Her hands went still. She had stained one of her pale fingers with the ink, but she didn’t seem to notice. She spoke carefully. “Pleased to meet you, Noah. I’m Ambry. But, I’m sorry.” She shook her head. “He couldn’t fight off the fever. He passed away last night.”
Last night. He’d had that letter for more than a week now. I should have come sooner.
~ You couldn’t have known. ~
“He was taken to Blackhill cemetery this morning.” Ambry glanced towards the back of the room, where the statue of Melea stood. “If you want, there’s a little shrine, over there. It isn’t much, but…”
Noah gave her a faint nod, grateful to have something to do with himself. Striding up the aisle, passing the sick and wounded resting on the beds, he caught sight of wheeled trays crowding the space between the stalls, some holding pitchers of water and clean cloths, others with tools like needles, probes, serrated knives and catgut, along with herbal concoctions and tea. The mingled smells made him uneasy.
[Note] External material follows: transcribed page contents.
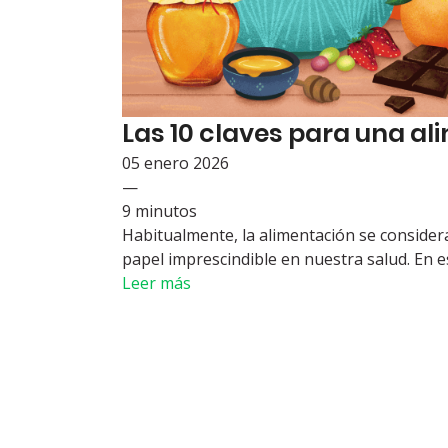
Las 10 claves para una a
05 enero 2026
—
9 minutos
Habitualmente, la alimentación se conside
papel imprescindible en nuestra salud. En est
Leer más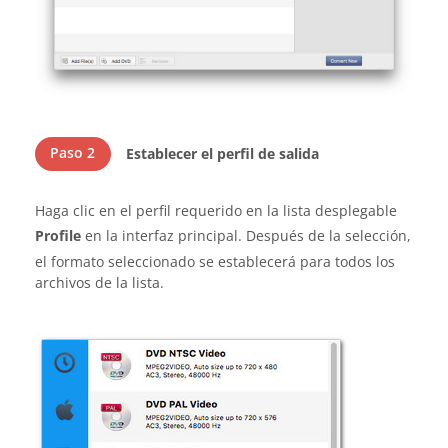
Paso 2
Establecer el perfil de salida
Haga clic en el perfil requerido en la lista desplegable
Profile
en la interfaz principal. Después de la selección,
el formato seleccionado se establecerá para todos los
archivos de la lista.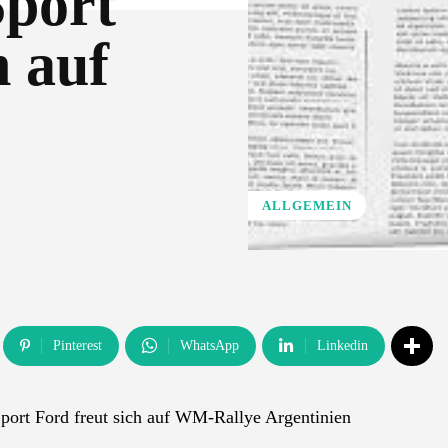
Sport
h auf
ALLGEMEIN
Pinterest
WhatsApp
Linkedin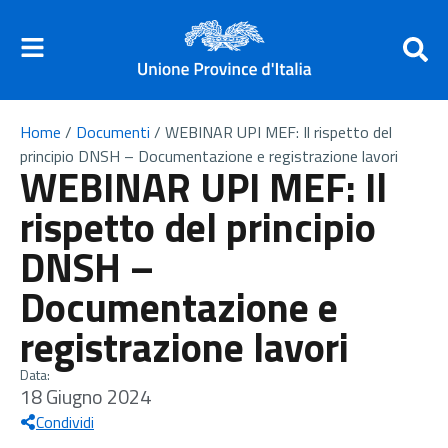
Home
/
Documenti
/
WEBINAR UPI MEF: Il rispetto del
principio DNSH – Documentazione e registrazione lavori
WEBINAR UPI MEF: Il
rispetto del principio
DNSH –
Documentazione e
registrazione lavori
Data:
18 Giugno 2024
Condividi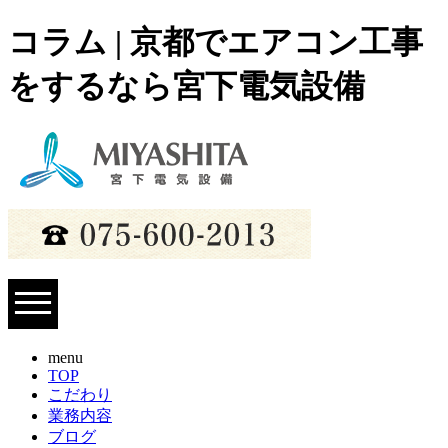
コラム | 京都でエアコン工事
をするなら宮下電気設備
menu
TOP
こだわり
業務内容
ブログ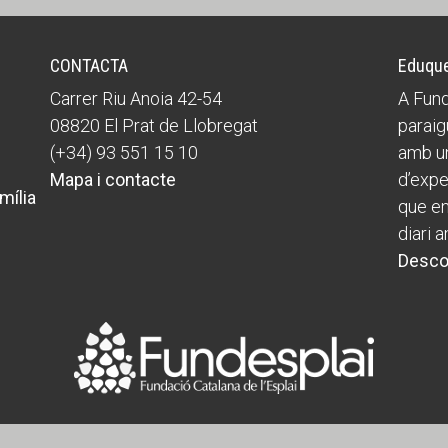
CONTACTA
Eduque
Carrer Riu Anoia 42-54
A Fund
08820 El Prat de Llobregat
paraig
(+34) 93 551 15 10
amb un
Mapa i contacte
d’expe
mília
que ens
diari a
Desco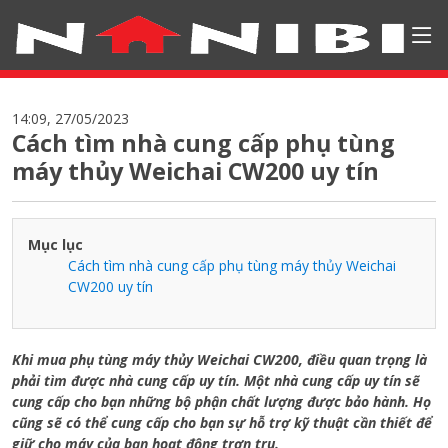
14:09, 27/05/2023
Cách tìm nhà cung cấp phụ tùng
máy thủy Weichai CW200 uy tín
Mục lục
Cách tìm nhà cung cấp phụ tùng máy thủy Weichai
CW200 uy tín
Khi mua phụ tùng máy thủy Weichai CW200, điều quan trọng là
phải tìm được nhà cung cấp uy tín. Một nhà cung cấp uy tín sẽ
cung cấp cho bạn những bộ phận chất lượng được bảo hành. Họ
cũng sẽ có thể cung cấp cho bạn sự hỗ trợ kỹ thuật cần thiết để
giữ cho máy của bạn hoạt động trơn tru.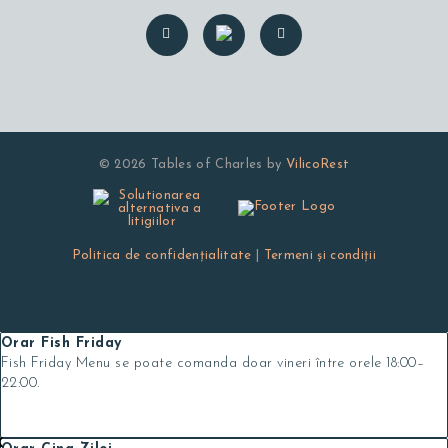
© 2026 Tables of Charles by
VilicoRest
Politica de confidenţialitate
|
Termeni și condiţii
Orar Fish Friday
Fish Friday Menu se poate comanda doar vineri între orele 18:00–
22:00.
X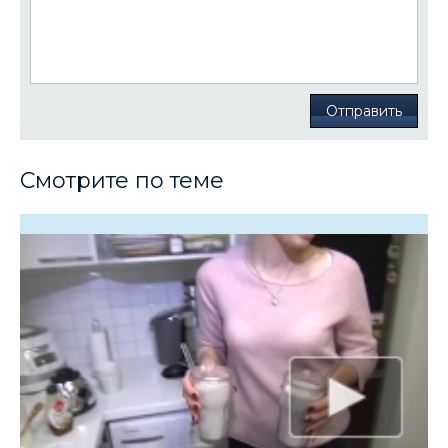
Отправить
Смотрите по теме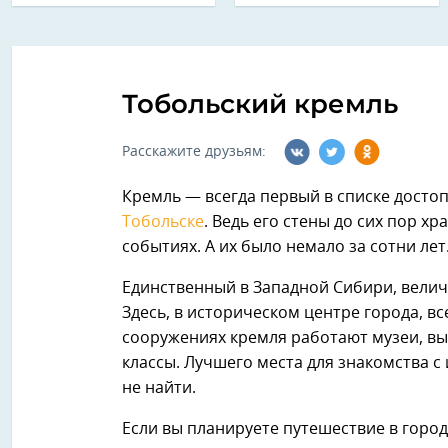
Тобольский кремль
Расскажите друзьям:
Кремль — всегда первый в списке досто
Тобольске
. Ведь его стены до сих пор х
событиях. А их было немало за сотни лет
Единственный в Западной Сибири, велич
Здесь, в историческом центре города, в
сооружениях кремля работают музеи, выс
классы. Лучшего места для знакомства с
не найти.
Если вы планируете путешествие в горо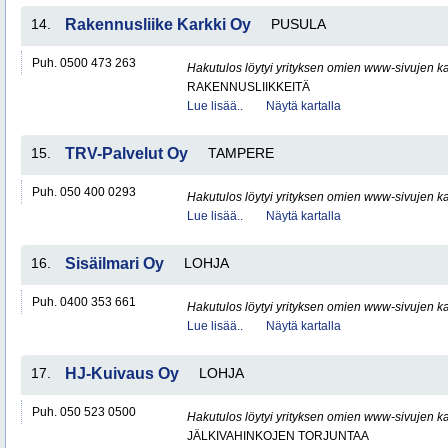
14.
Rakennusliike Karkki Oy
PUSULA
Puh. 0500 473 263
Hakutulos löytyi yrityksen omien www-sivujen ka
RAKENNUSLIIKKEITÄ
Lue lisää..
Näytä kartalla
15.
TRV-Palvelut Oy
TAMPERE
Puh. 050 400 0293
Hakutulos löytyi yrityksen omien www-sivujen ka
Lue lisää..
Näytä kartalla
16.
Sisäilmari Oy
LOHJA
Puh. 0400 353 661
Hakutulos löytyi yrityksen omien www-sivujen ka
Lue lisää..
Näytä kartalla
17.
HJ-Kuivaus Oy
LOHJA
Puh. 050 523 0500
Hakutulos löytyi yrityksen omien www-sivujen ka
JÄLKIVAHINKOJEN TORJUNTAA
Feverfew, sage, thyme, sleeper’s fix… The smells themselves weren’t bad, just the memories that came with them"the orphanage staff, forcing concoctions down his throat while he thrashed and begged them not to.
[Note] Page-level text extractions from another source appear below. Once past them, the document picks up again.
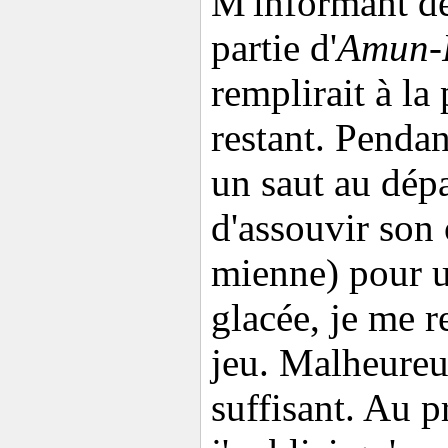
M'informant de
partie d'
Amun-
remplirait à la
restant. Pendan
un saut au dép
d'assouvir son 
mienne) pour u
glacée, je me 
jeu. Malheureu
suffisant. Au p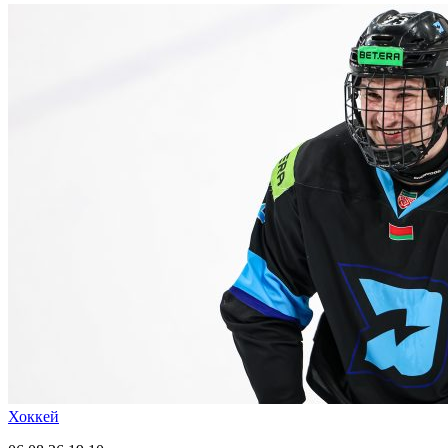
Хоккей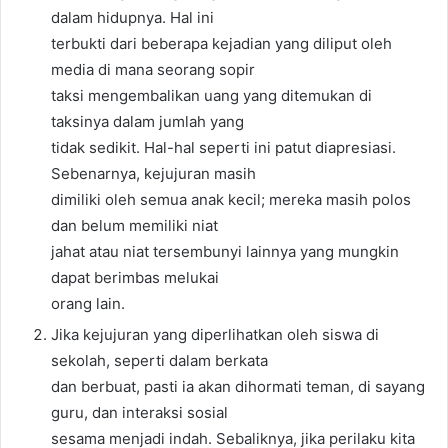
dalam hidupnya. Hal ini
terbukti dari beberapa kejadian yang diliput oleh
media di mana seorang sopir
taksi mengembalikan uang yang ditemukan di
taksinya dalam jumlah yang
tidak sedikit. Hal-hal seperti ini patut diapresiasi.
Sebenarnya, kejujuran masih
dimiliki oleh semua anak kecil; mereka masih polos
dan belum memiliki niat
jahat atau niat tersembunyi lainnya yang mungkin
dapat berimbas melukai
orang lain.
Jika kejujuran yang diperlihatkan oleh siswa di
sekolah, seperti dalam berkata
dan berbuat, pasti ia akan dihormati teman, di sayang
guru, dan interaksi sosial
sesama menjadi indah. Sebaliknya, jika perilaku kita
Noah climbed up the steps to the dais and paused after the statue of the goddess, finding a simple wooden stand with a painting of a middle-aged man and a golden plate with flowers and candles. Noah glanced over his shoulder. No one paid attention to him. Ambry was busy lighting some oil lamps. Noah thought he heard a patient complaining that he was hungry, another asking for more sleeper’s fix.
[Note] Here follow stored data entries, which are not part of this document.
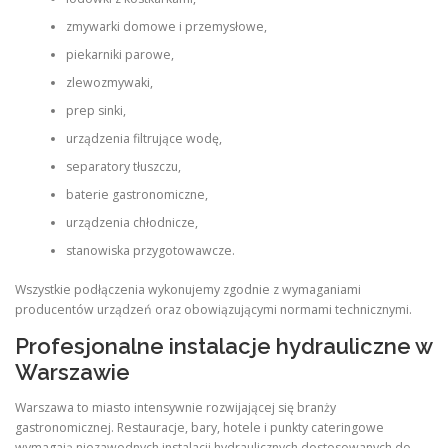
zmywarki domowe i przemysłowe,
piekarniki parowe,
zlewozmywaki,
prep sinki,
urządzenia filtrujące wodę,
separatory tłuszczu,
baterie gastronomiczne,
urządzenia chłodnicze,
stanowiska przygotowawcze.
Wszystkie podłączenia wykonujemy zgodnie z wymaganiami
producentów urządzeń oraz obowiązującymi normami technicznymi.
Profesjonalne instalacje hydrauliczne w
Warszawie
Warszawa to miasto intensywnie rozwijającej się branży
gastronomicznej. Restauracje, bary, hotele i punkty cateringowe
wymagają niezawodnych instalacji hydraulicznych dostosowanych do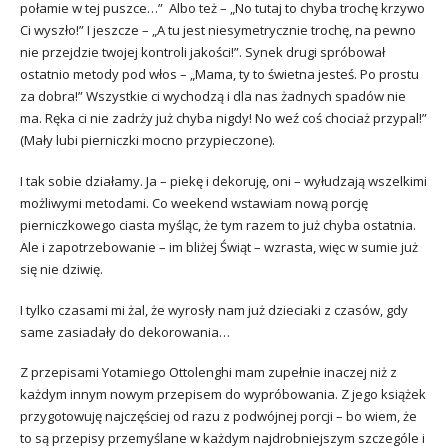
połamie w tej puszce…” Albo też – „No tutaj to chyba trochę krzywo
Ci wyszło!” I jeszcze – „A tu jest niesymetrycznie trochę, na pewno
nie przejdzie twojej kontroli jakości!”. Synek drugi spróbował
ostatnio metody pod włos – „Mama, ty to świetna jesteś. Po prostu
za dobra!” Wszystkie ci wychodzą i dla nas żadnych spadów nie
ma. Ręka ci nie zadrży już chyba nigdy! No weź coś chociaż przypal!”
(Mały lubi pierniczki mocno przypieczone).
I tak sobie działamy. Ja – piekę i dekoruję, oni – wyłudzają wszelkimi
możliwymi metodami. Co weekend wstawiam nową porcję
pierniczkowego ciasta myśląc, że tym razem to już chyba ostatnia.
Ale i zapotrzebowanie – im bliżej Świąt – wzrasta, więc w sumie już
się nie dziwię.
I tylko czasami mi żal, że wyrosły nam już dzieciaki z czasów, gdy
same zasiadały do dekorowania…
Z przepisami Yotamiego Ottolenghi mam zupełnie inaczej niż z
każdym innym nowym przepisem do wypróbowania. Z jego książek
przygotowuję najczęściej od razu z podwójnej porcji – bo wiem, że
to są przepisy przemyślane w każdym najdrobniejszym szczególe i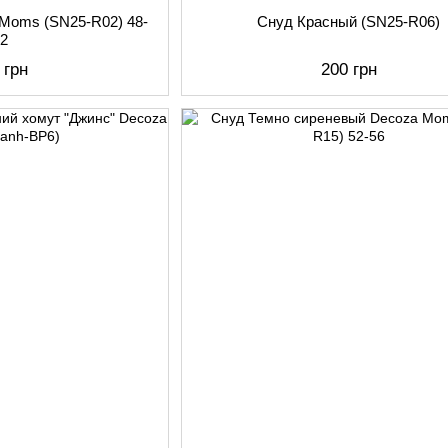
Moms (SN25-R02) 48-
Снуд Красный (SN25-R06)
52
 грн
200 грн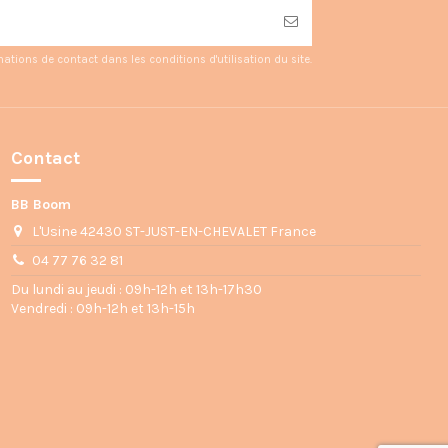
ions de contact dans les conditions d'utilisation du site.
Contact
BB Boom
L'Usine 42430 ST-JUST-EN-CHEVALET France
04 77 76 32 81
Du lundi au jeudi : 09h-12h et 13h-17h30
Vendredi : 09h-12h et 13h-15h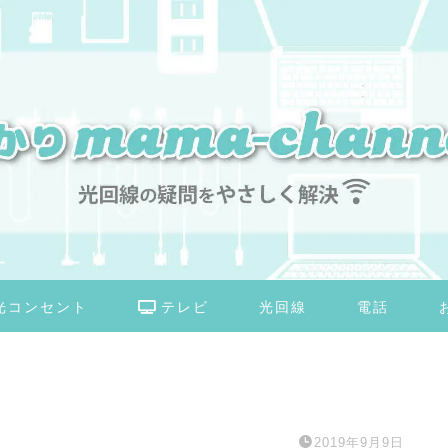
光コンセント
テレビ
光回線
電話
2019年9月9日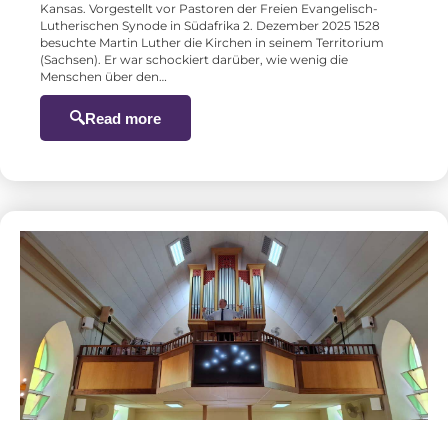
Kansas. Vorgestellt vor Pastoren der Freien Evangelisch-
Lutherischen Synode in Südafrika 2. Dezember 2025 1528
besuchte Martin Luther die Kirchen in seinem Territorium
(Sachsen). Er war schockiert darüber, wie wenig die
Menschen über den…
Read more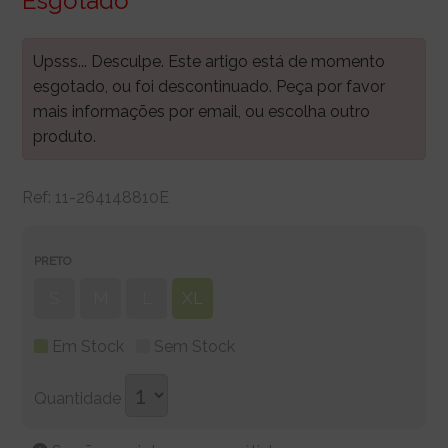
Esgotado
Upsss... Desculpe. Este artigo está de momento
esgotado, ou foi descontinuado. Peça por favor
mais informações por email, ou escolha outro
produto.
Ref:
11-264148810E
PRETO
S
M
L
XL
Em Stock
Sem Stock
Quantidade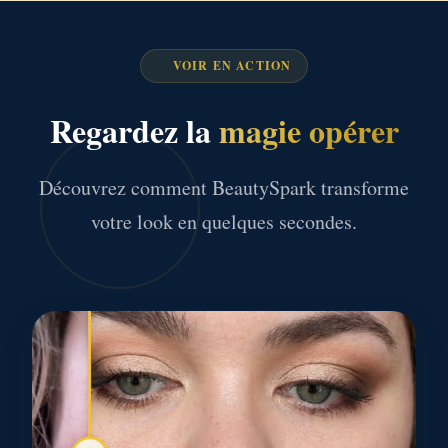
VOIR EN ACTION
Regardez la
magie opérer
Découvrez comment BeautySpark transforme
votre look en quelques secondes.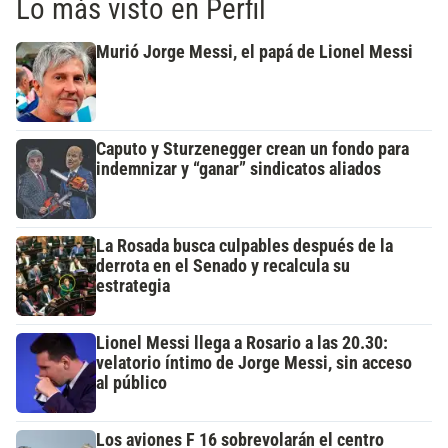
Lo más visto en Perfil
Murió Jorge Messi, el papá de Lionel Messi
Caputo y Sturzenegger crean un fondo para
indemnizar y “ganar” sindicatos aliados
La Rosada busca culpables después de la
derrota en el Senado y recalcula su
estrategia
Lionel Messi llega a Rosario a las 20.30:
velatorio íntimo de Jorge Messi, sin acceso
al público
Los aviones F 16 sobrevolarán el centro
Turning back to the shrine, Noah examined the painting, throat catching. It was nicely done, but that wasn’t the reason for Noah’s staring.
He had seen this man before, when he was twelve, running away from the orphanage.
Tumbling down the familiar streets of Quickrivers, feverish and clumsy, striving to get away from town and hide in the woods, this man had stopped him.
“Hey, kid, wait!”
A man in his early thirties, affable, tall, with thick chestnut hair and blue eyes, he wore a velvet coat and had a large leather pouch bag slung over his shoulder.
And Noah waited, though he couldn’t fathom why.
The man seemed troubled. “Is your mother’s name, by any chance, Alexa?”
Noah’s reply came fast.
“I don’t have a mother.”
And he ran, faster than before.
He never saw that man again. Never thought much of it really. Until now. Gods be damned… He felt an odd need to laugh.
Noah hurried down the stairs and strode to the door, ignoring Ambry when she asked if he was all right.
Before leaving, he drew up short, holding the door halfway open. He stared at Ambry over his shoulder, and she stared back, holding a wicker candle in her hand, her blonde hair shining like gold in its light.
“Was he your father?” Noah asked.
She shook her head. “He took me in as an apprentice. He didn’t have any children, or a wife.” She shrugged, and tempted a smile. “Married to the job.”
“Right. It was nice meeting you, Ambry.”
“Please, wait. I’m curious. How did you know my master?” she asked.
Noah let the door close behind him before she could word another question.
A chilly wind welcomed him, sending yellow leaves scurrying across paved stones. He untethered Shadow and led him towards the tavern.